Journeyman Pictures report in 2007 on the Biak massacre in 1998.
Report – By Matt Peacock of ABC News
Indonesia is facing calls to investigate the killing, raping, and torture of more than 150 civilians on the West Papuan island of Biak 15 years ago.
A Sydney University citizen’s tribunal presided over by former NSW Attorney-General John Dowd, now the president of the International Commission of Jurists, today found that “large numbers” of West Papuans had been tortured and mutilated.
The tribunal urged Indonesia to bring those responsible for the “crimes against humanity” to justice.
It is estimated more than 150 people were killed and their bodies dumped at sea after a West Papuan protest which raised the banned West Papuan Morning Star in Biak in June, 1998.
Indonesia has never admitted the massacre, claiming only one person was killed, and blaming the bodies washed ashore on a subsequent tsunami.
The action was strongly supported by the then-head of Indonesia’s military, General Wiranto.
‘I saw many killed’
Yudha Korwa, who was 17 at the time of the massacre, was at the protest with a friend.
He has since been granted political asylum after escaping to Australia on a wooden boat six years ago.
“I saw so many people getting killed by the military. I saw little boy killed, old people, pregnant women and the little girl,” he said.
“One of the army hit me with a gun and my face filled with blood and I was really sacred so I pretend to die. [I heard] people yelling ‘Help me, help me’.”
His skull cracked and stabbed, Korwa was one of the few to escape. He limped away and hid for two days in a road culvert.
UNSW anthropologist Dr Eben Kirksey was a young American undergraduate then passing through Biak.
“As everyone was singing the troops started shooting into the crowds and in those initial moments people were mowed down, started falling – others started running,” he said.
“The people who survived were herded onto the harbour and as they were put on ships they could see the dead and dying from initial assault were being loaded onto trucks.”
Earlier this year at the University of Sydney, a citizen’s tribunal took evidence of what happened at Biak 15 years ago.
Testifying for the first time, Tineke Rumakabu said she saw her friend beheaded. She herself was tortured horribly.
Former NSW crown prosecutor Nicholas Cowdery was Counsel Assisting at the tribunal.

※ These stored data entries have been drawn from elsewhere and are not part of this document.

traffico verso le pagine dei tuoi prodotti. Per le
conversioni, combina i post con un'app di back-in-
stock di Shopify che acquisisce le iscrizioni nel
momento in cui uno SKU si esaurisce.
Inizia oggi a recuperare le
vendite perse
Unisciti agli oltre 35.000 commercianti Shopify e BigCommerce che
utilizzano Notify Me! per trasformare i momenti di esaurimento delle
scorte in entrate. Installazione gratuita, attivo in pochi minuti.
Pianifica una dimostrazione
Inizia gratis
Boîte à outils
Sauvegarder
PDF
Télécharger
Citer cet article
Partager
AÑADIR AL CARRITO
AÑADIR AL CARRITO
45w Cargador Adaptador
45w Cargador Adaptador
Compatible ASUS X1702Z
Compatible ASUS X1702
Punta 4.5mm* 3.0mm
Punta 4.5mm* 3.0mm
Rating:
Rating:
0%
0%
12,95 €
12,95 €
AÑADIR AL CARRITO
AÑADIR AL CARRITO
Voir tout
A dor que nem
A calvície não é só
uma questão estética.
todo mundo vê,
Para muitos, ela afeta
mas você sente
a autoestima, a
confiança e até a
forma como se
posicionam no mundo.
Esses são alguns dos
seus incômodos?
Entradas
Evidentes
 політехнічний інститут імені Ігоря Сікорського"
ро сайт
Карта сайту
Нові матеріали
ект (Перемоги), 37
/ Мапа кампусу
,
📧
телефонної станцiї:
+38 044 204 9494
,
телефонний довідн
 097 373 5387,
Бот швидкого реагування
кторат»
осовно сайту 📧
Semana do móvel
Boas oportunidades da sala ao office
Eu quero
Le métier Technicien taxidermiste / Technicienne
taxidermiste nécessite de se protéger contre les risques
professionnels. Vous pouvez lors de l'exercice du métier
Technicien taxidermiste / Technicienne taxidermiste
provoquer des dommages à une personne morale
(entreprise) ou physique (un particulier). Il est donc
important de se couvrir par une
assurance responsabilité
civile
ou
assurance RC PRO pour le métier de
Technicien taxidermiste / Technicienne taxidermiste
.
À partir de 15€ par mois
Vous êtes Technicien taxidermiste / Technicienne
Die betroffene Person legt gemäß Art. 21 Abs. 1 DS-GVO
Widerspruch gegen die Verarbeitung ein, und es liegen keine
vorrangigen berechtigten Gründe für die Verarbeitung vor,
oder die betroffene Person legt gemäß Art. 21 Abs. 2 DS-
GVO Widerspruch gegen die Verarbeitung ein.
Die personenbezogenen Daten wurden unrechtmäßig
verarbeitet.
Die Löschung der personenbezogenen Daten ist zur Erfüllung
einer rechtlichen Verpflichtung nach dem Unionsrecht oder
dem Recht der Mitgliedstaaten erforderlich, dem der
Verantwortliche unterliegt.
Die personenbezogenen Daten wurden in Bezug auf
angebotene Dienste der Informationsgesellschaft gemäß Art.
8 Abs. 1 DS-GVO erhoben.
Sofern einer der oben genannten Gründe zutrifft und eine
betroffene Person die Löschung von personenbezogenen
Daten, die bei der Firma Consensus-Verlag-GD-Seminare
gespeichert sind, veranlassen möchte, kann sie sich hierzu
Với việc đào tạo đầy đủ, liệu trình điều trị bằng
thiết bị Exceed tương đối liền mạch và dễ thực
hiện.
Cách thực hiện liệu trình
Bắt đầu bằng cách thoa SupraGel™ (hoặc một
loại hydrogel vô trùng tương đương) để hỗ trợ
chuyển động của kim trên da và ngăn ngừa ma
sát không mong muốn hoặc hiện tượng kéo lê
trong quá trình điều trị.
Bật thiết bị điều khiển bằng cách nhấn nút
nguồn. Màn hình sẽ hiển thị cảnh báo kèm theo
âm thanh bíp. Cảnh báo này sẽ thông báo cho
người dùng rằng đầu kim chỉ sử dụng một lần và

“She was burnt, she was mutilated – genitally mutilated – raped, treated in the most brutal and degrading fashion by Indonesian police,” he said of Rumakabu.
Cowdery said a special prosecutor should conduct investigations in Indonesia.
“There is the opportunity for Indonesians to provide compensation to people.”
Tribunal calls for action and says Australia should demand answers
A few months later Indonesia launched a military crackdown in East Timor – one that ultimately failed, despite similar proven atrocities against unarmed civilians.
But while world attention focused on East Timor, the Biak attack was never investigated.
The tribunal has now called on Indonesia to do just that.
“The specific mutilations of the females was a specific terror policy. It’s hard to believe human beings can behave like these soldiers,” Dowd said.
“We want those that are responsible to be brought to justice.
‘Pay a penalty’
“We want an investigation, we want criminal prosecutions, and we want people to pay a penalty for what they did to these wonderful people.
“There are investigations that can be conducted by an independent judicial body in Indonesia.
Indonesia has refused to comment on the citizen’s tribunal, which has also called on Australia take action.
“The Australian Government has a duty to the people who died and their families to expose what happened to stop it happening again,” Dowd said.